### Work request
Check the records below line by line, and report how many lines include the string "over". No other words are needed.

··· Source material

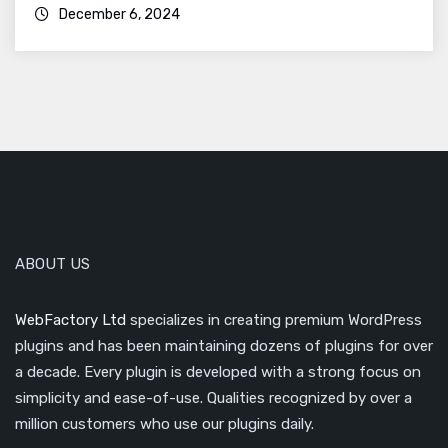
December 6, 2024
ABOUT US
WebFactory Ltd
specializes in creating premium WordPress
plugins and has been maintaining dozens of plugins for over
a decade. Every plugin is developed with a strong focus on
simplicity and ease-of-use. Qualities recognized by over a
million customers who use our plugins daily.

······

### Answer for the task
2